In the entries that follow, the lines from the one with "Complete KYC" through the one with "GET STARTED" are the ones to write out, exactly and with both ends included. Nothing else should appear.

=== Section Start ===

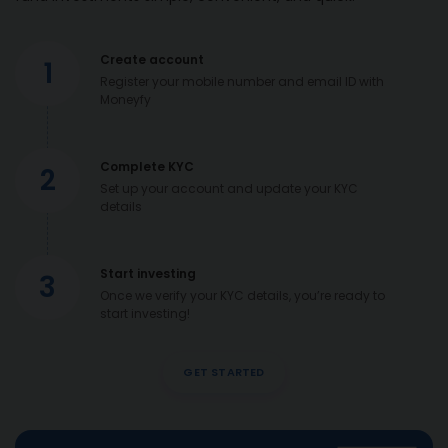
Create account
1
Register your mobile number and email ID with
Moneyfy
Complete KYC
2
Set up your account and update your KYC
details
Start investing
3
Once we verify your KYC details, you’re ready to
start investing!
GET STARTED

=== Section End ===
=== Section Start ===

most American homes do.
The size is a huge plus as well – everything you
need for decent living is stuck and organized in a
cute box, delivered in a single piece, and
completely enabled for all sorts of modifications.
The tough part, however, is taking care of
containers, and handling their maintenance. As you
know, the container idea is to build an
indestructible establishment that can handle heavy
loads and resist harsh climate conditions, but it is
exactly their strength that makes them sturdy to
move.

=== Section End ===

◆ Output for this exercise
Complete KYC
2
Set up your account and update your KYC
details
Start investing
3
Once we verify your KYC details, you’re ready to
start investing!
GET STARTED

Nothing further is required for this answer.